Master Harold: Two New Books Make the Case for Pinter in Performance as Opposed to Pinter as Literature

Article excerpt


By Robert Gordon.

University of Michigan Press, Ann Arbor, 2012.

226 pp., $49.50 cloth.

HAROLD PINTER HAS BECOME THAT MOST forbidding of writers, the "contemporary classic"--so classic, in fact, that he has contributed a new word to the language, "Pinteresque." And, like most artists who've attained this dubious distinction, he runs the danger of being dipped in amber and made suitable for framing. The common consensus is that he is a postmodern Hitchcock, all clues and MacGuffins, but no solutions. The extraordinary anger that drives his final political plays may complicate this kind of idolatrous preservation, but the risk remains, nonetheless.

In the years since his death in 2008, the appeal of Pinter's plays has shown no signs of abating. Both his early and his late work are continuously revived around the world, not only in traditional mainstream theatres but also through interpretations shaped by post-dramatic experimentalist groups, most famously the Belarus Free Theatre's Being Harold Pinter, which visited New York in 2011.

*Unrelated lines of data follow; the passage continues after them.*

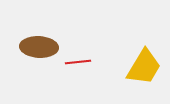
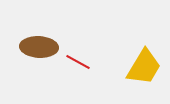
red line: rotated 35 degrees clockwise
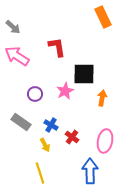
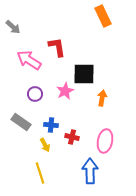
orange rectangle: moved 1 px up
pink arrow: moved 12 px right, 4 px down
blue cross: rotated 24 degrees counterclockwise
red cross: rotated 24 degrees counterclockwise
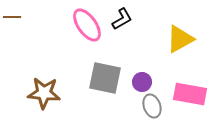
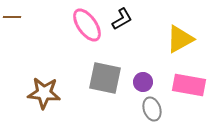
purple circle: moved 1 px right
pink rectangle: moved 1 px left, 9 px up
gray ellipse: moved 3 px down
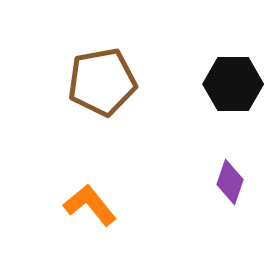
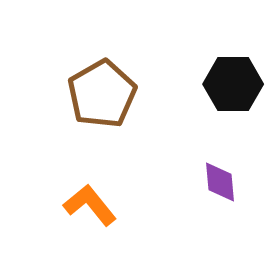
brown pentagon: moved 12 px down; rotated 20 degrees counterclockwise
purple diamond: moved 10 px left; rotated 24 degrees counterclockwise
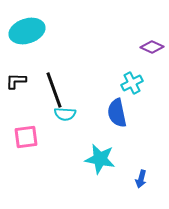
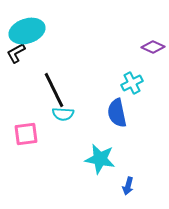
purple diamond: moved 1 px right
black L-shape: moved 28 px up; rotated 30 degrees counterclockwise
black line: rotated 6 degrees counterclockwise
cyan semicircle: moved 2 px left
pink square: moved 3 px up
blue arrow: moved 13 px left, 7 px down
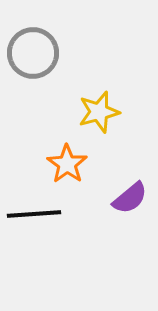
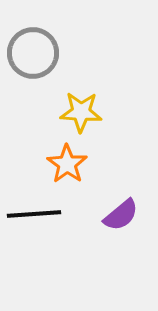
yellow star: moved 18 px left; rotated 18 degrees clockwise
purple semicircle: moved 9 px left, 17 px down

The secondary literature that his plays have engendered continues to grow as well, and two recent books point to a new generation of Pinter criticism, promising that, like the plays of his immediate aesthetic predecessor Samuel Beckett, Pinter's dramas have not exhausted their power to fascinate and intrigue--or to resist any kind of critical closure.

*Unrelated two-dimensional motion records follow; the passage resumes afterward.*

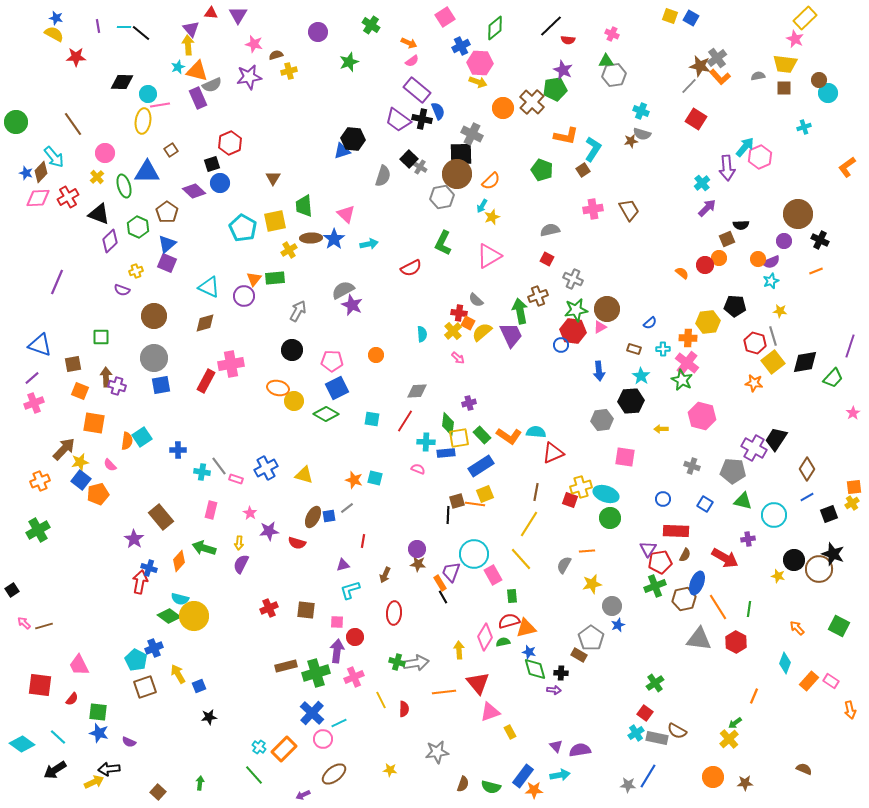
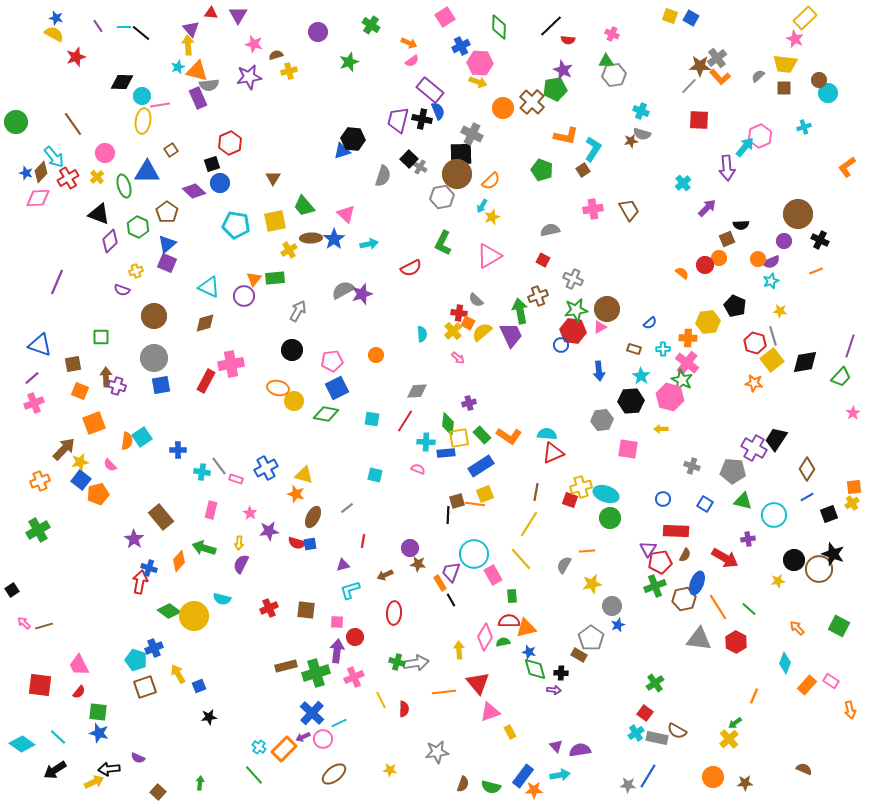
purple line at (98, 26): rotated 24 degrees counterclockwise
green diamond at (495, 28): moved 4 px right, 1 px up; rotated 50 degrees counterclockwise
red star at (76, 57): rotated 18 degrees counterclockwise
brown star at (700, 66): rotated 10 degrees counterclockwise
gray semicircle at (758, 76): rotated 32 degrees counterclockwise
gray semicircle at (212, 85): moved 3 px left; rotated 18 degrees clockwise
purple rectangle at (417, 90): moved 13 px right
cyan circle at (148, 94): moved 6 px left, 2 px down
red square at (696, 119): moved 3 px right, 1 px down; rotated 30 degrees counterclockwise
purple trapezoid at (398, 120): rotated 68 degrees clockwise
pink hexagon at (760, 157): moved 21 px up
cyan cross at (702, 183): moved 19 px left
red cross at (68, 197): moved 19 px up
green trapezoid at (304, 206): rotated 35 degrees counterclockwise
cyan pentagon at (243, 228): moved 7 px left, 3 px up; rotated 20 degrees counterclockwise
red square at (547, 259): moved 4 px left, 1 px down
purple star at (352, 305): moved 10 px right, 11 px up; rotated 30 degrees clockwise
black pentagon at (735, 306): rotated 20 degrees clockwise
pink pentagon at (332, 361): rotated 10 degrees counterclockwise
yellow square at (773, 362): moved 1 px left, 2 px up
green trapezoid at (833, 378): moved 8 px right, 1 px up
green diamond at (326, 414): rotated 20 degrees counterclockwise
pink hexagon at (702, 416): moved 32 px left, 19 px up
orange square at (94, 423): rotated 30 degrees counterclockwise
cyan semicircle at (536, 432): moved 11 px right, 2 px down
pink square at (625, 457): moved 3 px right, 8 px up
cyan square at (375, 478): moved 3 px up
orange star at (354, 480): moved 58 px left, 14 px down
blue square at (329, 516): moved 19 px left, 28 px down
purple circle at (417, 549): moved 7 px left, 1 px up
brown arrow at (385, 575): rotated 42 degrees clockwise
yellow star at (778, 576): moved 5 px down; rotated 24 degrees counterclockwise
black line at (443, 597): moved 8 px right, 3 px down
cyan semicircle at (180, 599): moved 42 px right
green line at (749, 609): rotated 56 degrees counterclockwise
green diamond at (169, 616): moved 5 px up
red semicircle at (509, 621): rotated 15 degrees clockwise
cyan pentagon at (136, 660): rotated 10 degrees counterclockwise
orange rectangle at (809, 681): moved 2 px left, 4 px down
red semicircle at (72, 699): moved 7 px right, 7 px up
purple semicircle at (129, 742): moved 9 px right, 16 px down
purple arrow at (303, 795): moved 58 px up
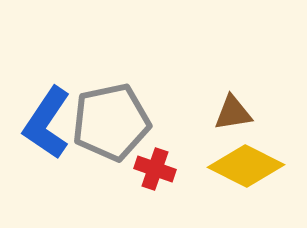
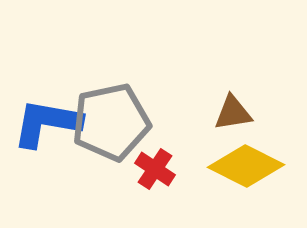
blue L-shape: rotated 66 degrees clockwise
red cross: rotated 15 degrees clockwise
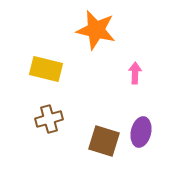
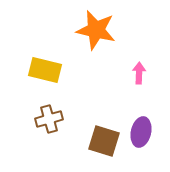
yellow rectangle: moved 1 px left, 1 px down
pink arrow: moved 4 px right
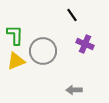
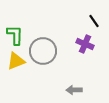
black line: moved 22 px right, 6 px down
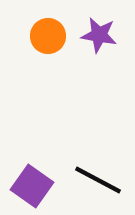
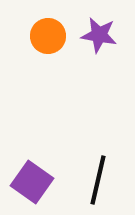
black line: rotated 75 degrees clockwise
purple square: moved 4 px up
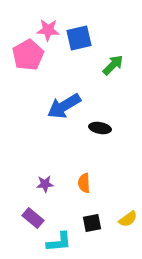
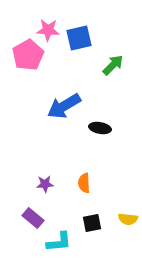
yellow semicircle: rotated 42 degrees clockwise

Both books acknowledge a debt to Martin Esslin's pioneering study of Pinter's plays, The Peopled Wound, first published in 1970 and subsequently updated on several occasions. At the same time, both books also acknowledge that study's limitations; Robert Gordon's Harold Pinter makes the boldest attempt to bring Esslin's work up to date. Like Esslin, Gordon traverses Pinter's career chronologically, offering new critical perspectives on nearly all of Pinter's major and minor plays. Unlike Esslin, he points to the particularly theatrical and performative challenges that the plays present, and he de-emphasizes the kind of close reading Esslin attempted when discussing the plays as literature.




By Hanna Scolnicov.

University of Delaware Press, Newark, 2012.

206 pp., $70 cloth.

As his subtitle, "The Theatre of Power," suggests, Gordon is particularly interested in how Pinter's plays manifest the tendency of familial, social, existential and especially political structures to devolve into power struggles involving domination and possession. This is by no means a new way of approaching Pinter's work, but Gordon perceives a particularly theatrical, rather than literary, perspective for the interpretation of Pinter's concerns.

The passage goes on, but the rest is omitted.